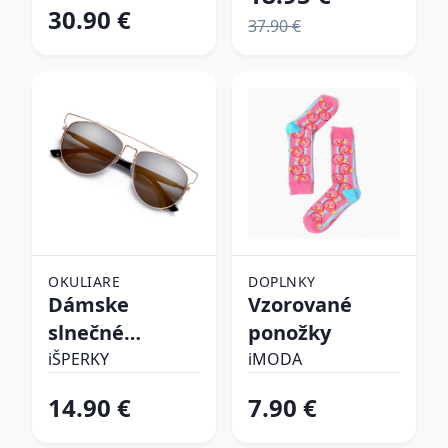
30.90 €
37.90 €
OKULIARE
DOPLNKY
Dámske
Vzorované
slnečné
ponožky
okuliare
iŠPERKY
iMODA
14.90 €
7.90 €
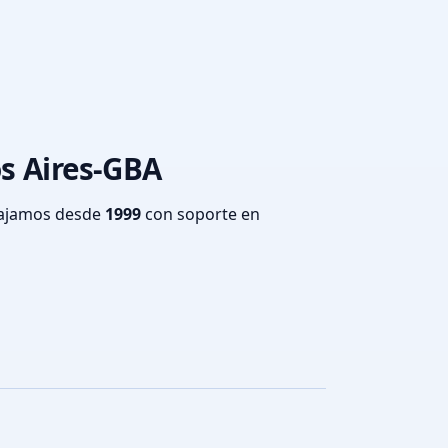
os Aires-GBA
bajamos desde
1999
con soporte en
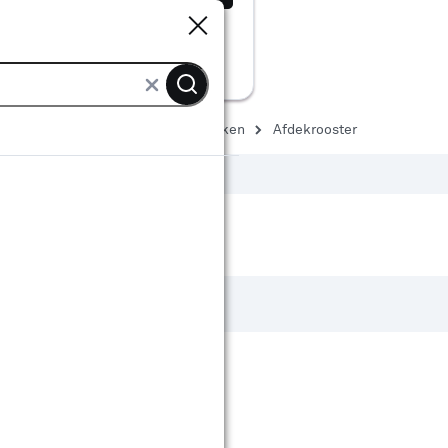
Sluiten
Sluiten
afvoer
Afvoerbuizen & hulpstukken
Afdekrooster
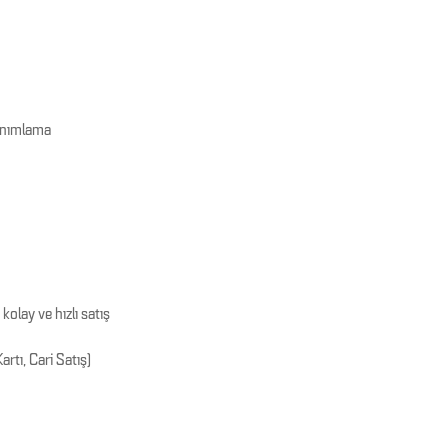
tanımlama
olay ve hızlı satış
rtı, Cari Satış)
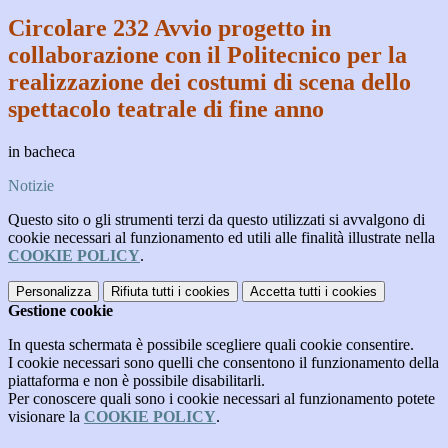
Circolare 232 Avvio progetto in
collaborazione con il Politecnico per la
realizzazione dei costumi di scena dello
spettacolo teatrale di fine anno
in bacheca
Notizie
Questo sito o gli strumenti terzi da questo utilizzati si avvalgono di
cookie necessari al funzionamento ed utili alle finalità illustrate nella
COOKIE POLICY
.
Personalizza
Rifiuta tutti
i cookies
Accetta tutti
i cookies
Gestione cookie
In questa schermata è possibile scegliere quali cookie consentire.
I cookie necessari sono quelli che consentono il funzionamento della
piattaforma e non è possibile disabilitarli.
Per conoscere quali sono i cookie necessari al funzionamento potete
visionare la
COOKIE POLICY
.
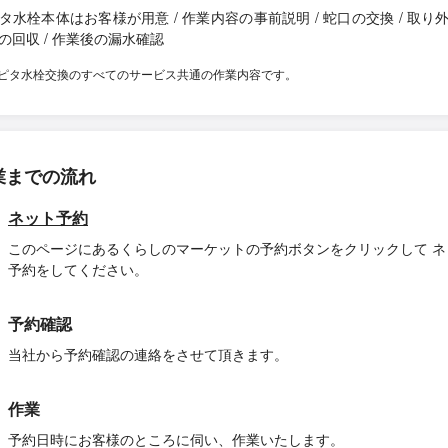
タ水栓本体はお客様が用意 / 作業内容の事前説明 / 蛇口の交換 / 取り
の回収 / 作業後の漏水確認
ピタ水栓交換のすべてのサービス共通の作業内容です。
業までの流れ
ネット予約
このページにあるくらしのマーケットの予約ボタンをクリックして ネ
予約をしてください。
予約確認
当社から予約確認の連絡をさせて頂きます。
作業
予約日時にお客様のところに伺い、作業いたします。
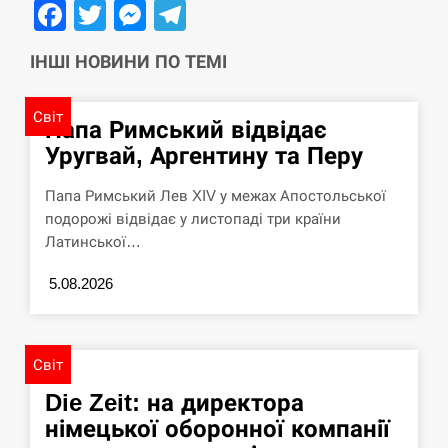
Facebook
Twitter
Messenger
Telegram
ІНШІ НОВИНИ ПО ТЕМІ
Світ
Папа Римський відвідає
Уругвай, Аргентину та Перу
Папа Римський Лев XIV у межах Апостольської
подорожі відвідає у листопаді три країни
Латинської…
5.08.2026
Світ
Die Zeit: на директора
німецької оборонної компанії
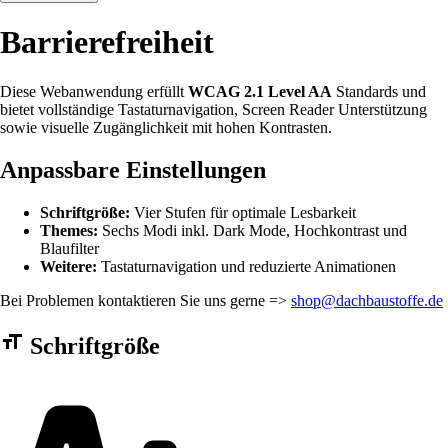
Barrierefreiheit
Diese Webanwendung erfüllt
WCAG 2.1 Level AA
Standards und
bietet vollständige Tastaturnavigation, Screen Reader Unterstützung
sowie visuelle Zugänglichkeit mit hohen Kontrasten.
Anpassbare Einstellungen
Schriftgröße:
Vier Stufen für optimale Lesbarkeit
Themes:
Sechs Modi inkl. Dark Mode, Hochkontrast und
Blaufilter
Weitere:
Tastaturnavigation und reduzierte Animationen
Bei Problemen kontaktieren Sie uns gerne =>
shop@dachbaustoffe.de
Barrierefreiheit Einstellungen Formular
Schriftgröße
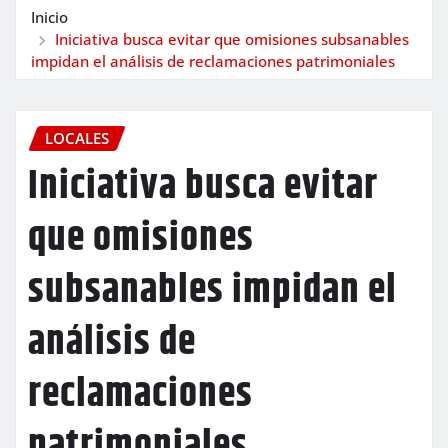
Inicio
Iniciativa busca evitar que omisiones subsanables
impidan el análisis de reclamaciones patrimoniales
LOCALES
Iniciativa busca evitar
que omisiones
subsanables impidan el
análisis de
reclamaciones
patrimoniales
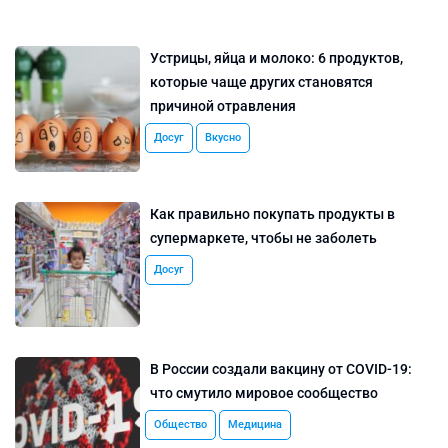
Устрицы, яйца и молоко: 6 продуктов,
которые чаще других становятся
причиной отравления
Досуг
Вкусно
Как правильно покупать продукты в
супермаркете, чтобы не заболеть
Досуг
В России создали вакцину от COVID-19:
что смутило мировое сообщество
Общество
Медицина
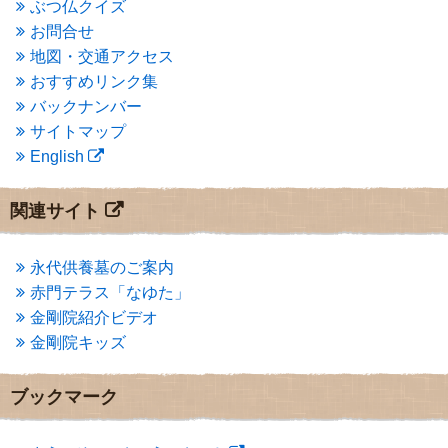
ぶつ仏クイズ
2015年1月
(1)
お問合せ
2014年12月
(2)
2014年9月
(1)
地図・交通アクセス
2014年5月
(1)
おすすめリンク集
2014年4月
(4)
バックナンバー
2014年1月
(1)
サイトマップ
2013年11月
(4)
English
2013年10月
(2)
2013年9月
(4)
2013年8月
(7)
関連サイト
2013年7月
(7)
2013年6月
(6)
2013年5月
(13)
永代供養墓のご案内
2013年4月
(1)
赤門テラス「なゆた」
2013年3月
(4)
金剛院紹介ビデオ
2013年2月
(6)
金剛院キッズ
2013年1月
(6)
2012年12月
(7)
2012年11月
(7)
ブックマーク
2012年10月
(5)
2012年9月
(8)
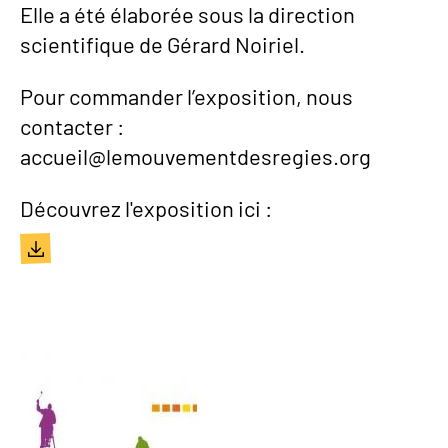
Elle a été élaborée sous la direction
scientifique de Gérard Noiriel.
Pour commander l’exposition, nous
contacter :
accueil@lemouvementdesregies.org
Découvrez l'exposition ici :
Document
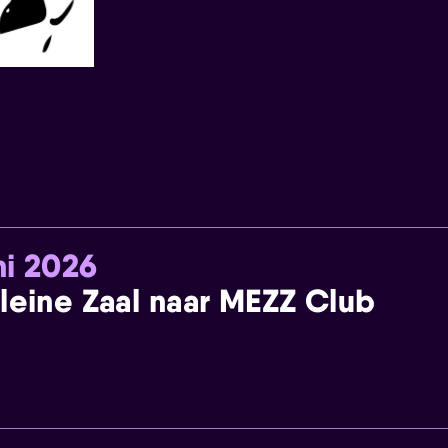
ni 2026
leine Zaal naar MEZZ Club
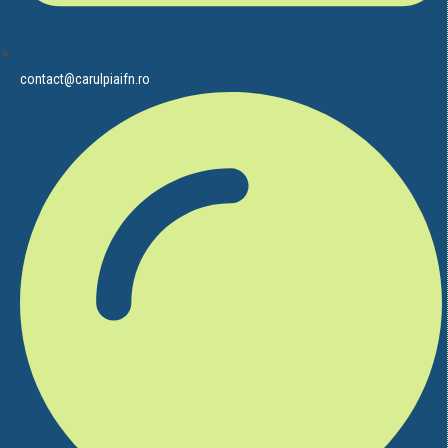
contact@carulpiaifn.ro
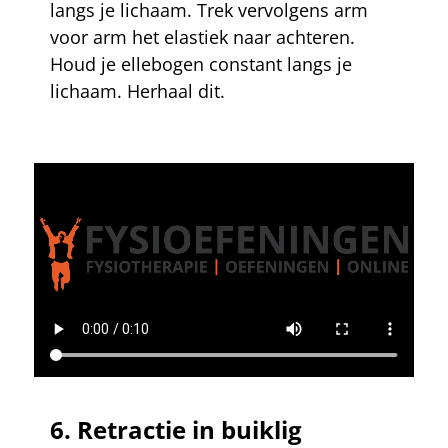
langs je lichaam. Trek vervolgens arm
voor arm het elastiek naar achteren.
Houd je ellebogen constant langs je
lichaam. Herhaal dit.
6.
Retractie in buiklig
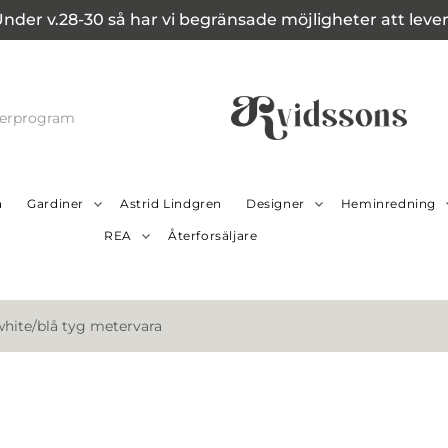
Under v.28-30 så har vi begränsade möjligheter att leverer
cerprogram
a
Gardiner
Astrid Lindgren
Designer
Heminredning
REA
Återforsäljare
white/blå tyg metervara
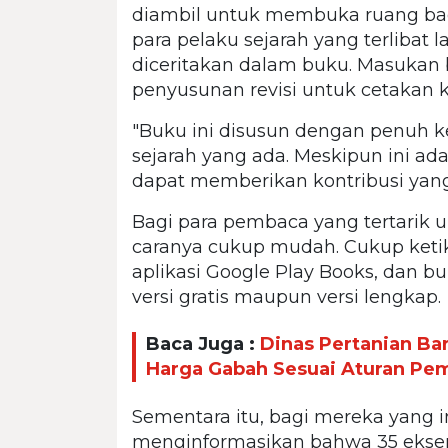
diambil untuk membuka ruang bagi
para pelaku sejarah yang terlibat
diceritakan dalam buku. Masukan 
penyusunan revisi untuk cetakan 
"Buku ini disusun dengan penuh k
sejarah yang ada. Meskipun ini ad
dapat memberikan kontribusi yang b
Bagi para pembaca yang tertarik un
caranya cukup mudah. Cukup ketik
aplikasi Google Play Books, dan b
versi gratis maupun versi lengkap.
Baca Juga :
Dinas Pertanian Ba
Harga Gabah Sesuai Aturan Pe
Sementara itu, bagi mereka yang ing
menginformasikan bahwa 35 eksem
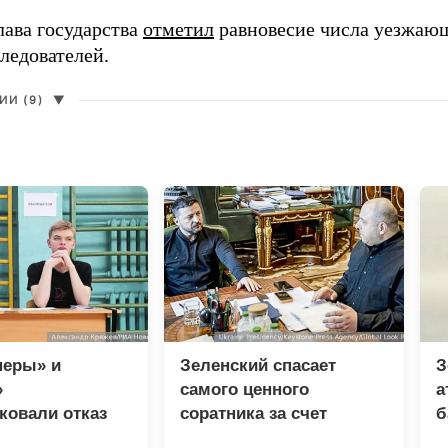
лава государства
отметил
равновесие числа уезжаю
ледователей.
И (9)
▼
неры» и
Зеленский спасает
З
»
самого ценного
а
ковали отказ
соратника за счет
б
 от соглашения
разведки
и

_EXERCISE BRIEF_
Using the records above, report each line with the string "untuk".

_OUTPUT OF THE EXERCISE_
diambil untuk membuka ruang bagi
penyusunan revisi untuk cetakan 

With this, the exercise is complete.